Consider a urine alkaline substance, which serves to reduce the acidity of urine and relieve symptoms of a urinary tract infection. It is always important to consult a healthcare provider first to make sure your symptoms are not caused by something more serious.

vulvar dermatitis

Dermatitis is a common skin condition that often occurs on the arms, legs, or face, but in some cases, it can also occur in the vulva. Vulvar dermatitis occurs when the sensitive skin around the outside of the vagina, the vulva, becomes irritated and dry.

Causes can vary and include reactions to creams, feminine hygiene products, toilet paper, or friction from tight clothing or sanitary pads.

When considering the most appropriate treatment option, the best place to start can be to avoid any potential irritants, which may trigger the condition. With any condition of the reproductive organs, it is always important to see your doctor to confirm the diagnosis and prescribe any medications you may need.

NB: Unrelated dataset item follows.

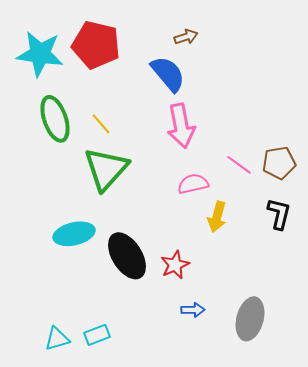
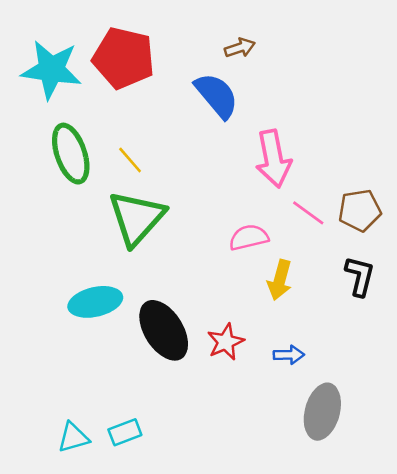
pink arrow: (181, 126) -> (273, 159), moved
blue arrow: (193, 310) -> (289, 355), moved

Read more: Five women in the wellness field share what their morning routine looks like

Woman lying down because of menstrual pain.
92 percent of women experience cramps during their menstrual period. (GT)

menstrual pain

Aunt visits can be rather unpleasant, especially when they come with nausea, mood swings, bloating, backache, fatigue, and painful cramps. In fact, 92% of women experience menstrual crampswhich results from the contraction of the muscular uterine wall to shed the lining.

The most painful cramps usually happen in the first few days, with high levels of prostaglandins – the hormone that causes the lining to shed and the uterus to contract – on the first day of your period. Make sure to take care of yourself and prioritize your comfort during this time of the month.

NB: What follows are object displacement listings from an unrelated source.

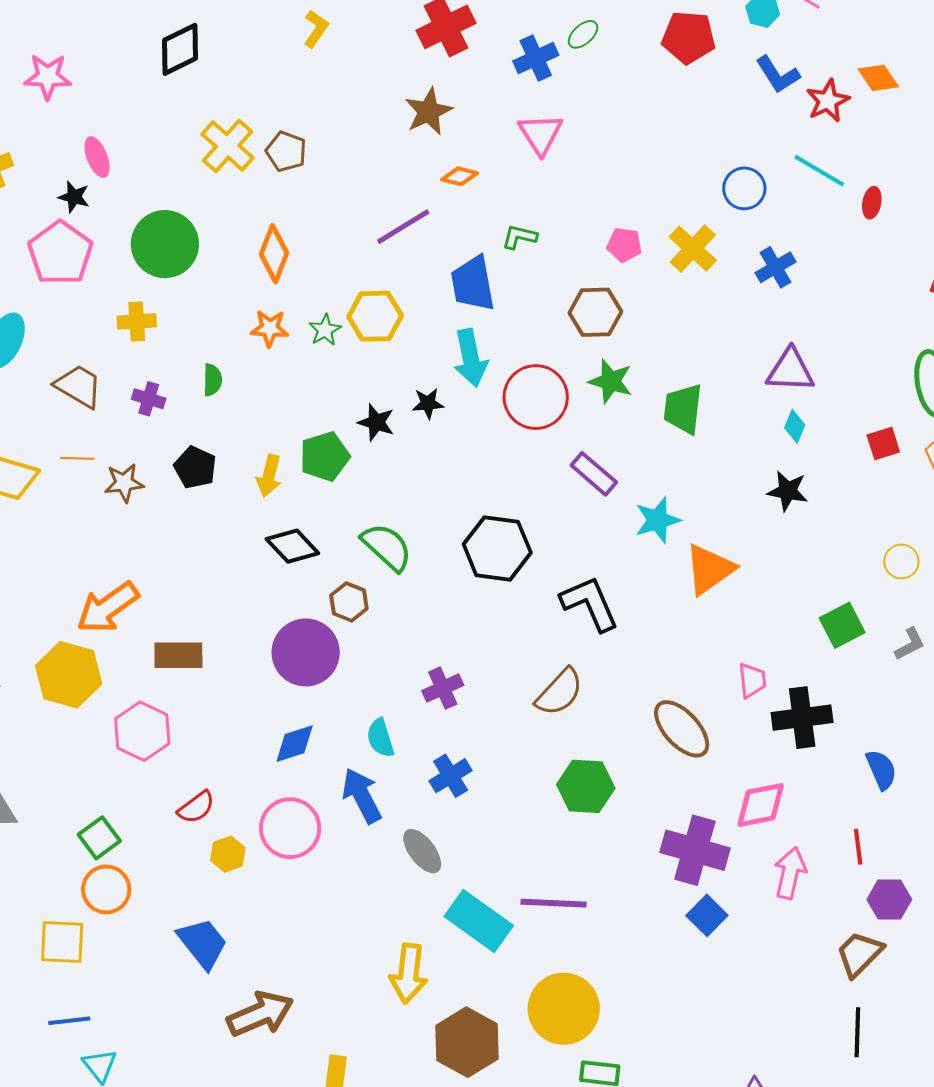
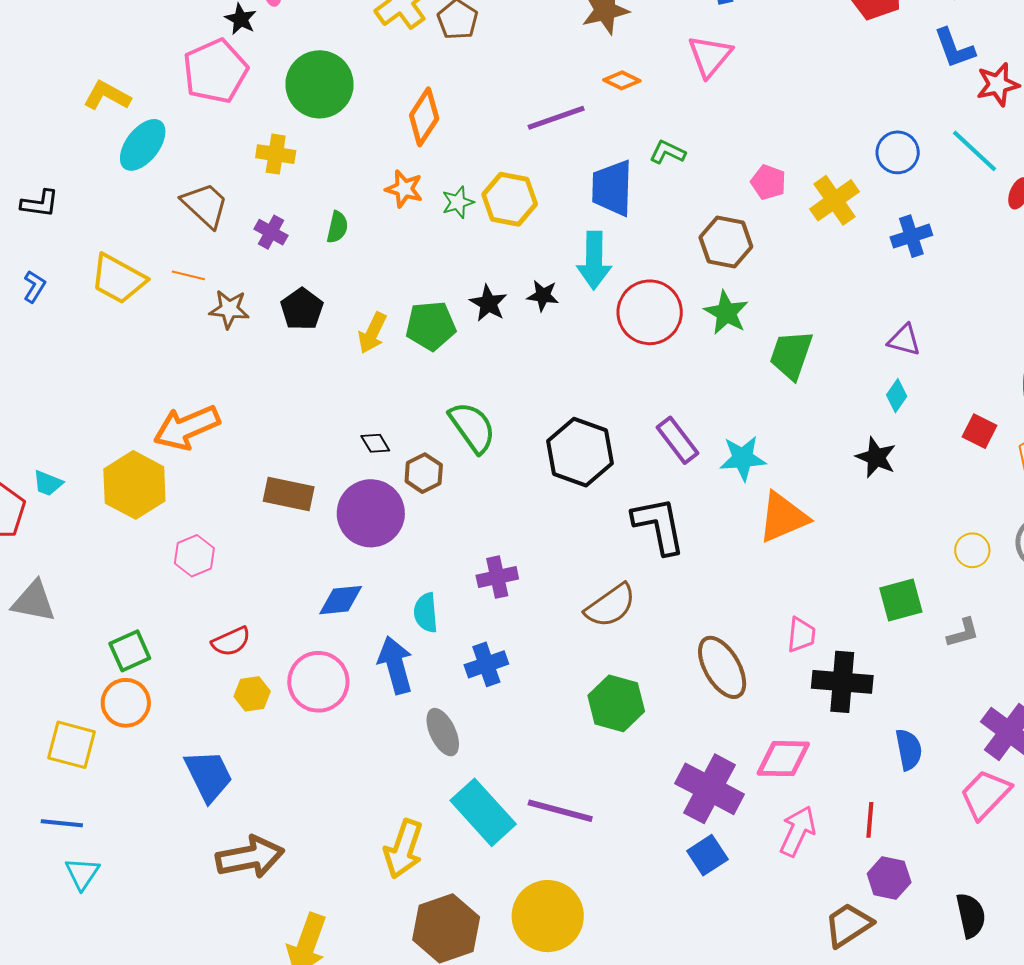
purple triangle: (790, 370) -> (904, 340), size x0.7
red square: (883, 444) -> (980, 431), turned 32
purple rectangle: (594, 474) -> (678, 440), moved
black diamond: (292, 546) -> (375, 443), moved, size x0.6
brown rectangle: (178, 655) -> (289, 494), moved
pink hexagon: (142, 731) -> (194, 556), size x0.7

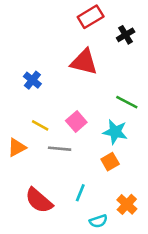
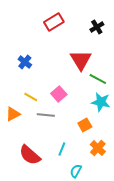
red rectangle: (91, 17) -> (54, 22), moved
red triangle: (84, 62) -> (81, 60), moved, turned 45
cyan star: (115, 132) -> (101, 102), moved
orange cross: (127, 204) -> (98, 148), moved
cyan semicircle: (98, 221) -> (76, 171), turned 136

To help ease the discomfort associated with your period, you can try over-the-counter pain relievers, along with non-medicated solutions like heat compresses or gentle stretching. Of course, be sure to speak to your doctor before starting any new supplements or medications.

Read more: Period maps could be the secret to achieving better sleep for women

pelvic floor weakness

Have you ever had mild incontinence from sneezing, coughing or laughing? This may be due to a weak pelvic floor. The pelvic floor muscles support the intestines, bladder, and uterus and help keep the urge to go to the bathroom in check.

Signs that you have a weak pelvic floor include pain during sex, constipation, or most commonly, a frequent need to go to the bathroom. Weakness can be caused by a number of factors including pregnancy and childbirth, obesity, painful periods, and in some cases, endometriosis.

Pelvic floor exercises can help strengthen these muscles, or you can consider using a pelvic floor trainer. If you have pelvic floor weakness, it is best to see your doctor, who may refer you to a pelvic floor specialist.

Do not suffer in silence

“Pain is a messenger from the body telling you that something might be wrong, so pay attention,” Grenfell adds.

Vaginal and vulval pain can range from mild to severe, temporary, or long lasting.

“It is important to listen to your body and know what it is trying to say. And to see your doctor when you feel uncomfortable and that you are not ‘normal,’ for example, if there is an odor or colored discharge, too much discharge, or stinging.”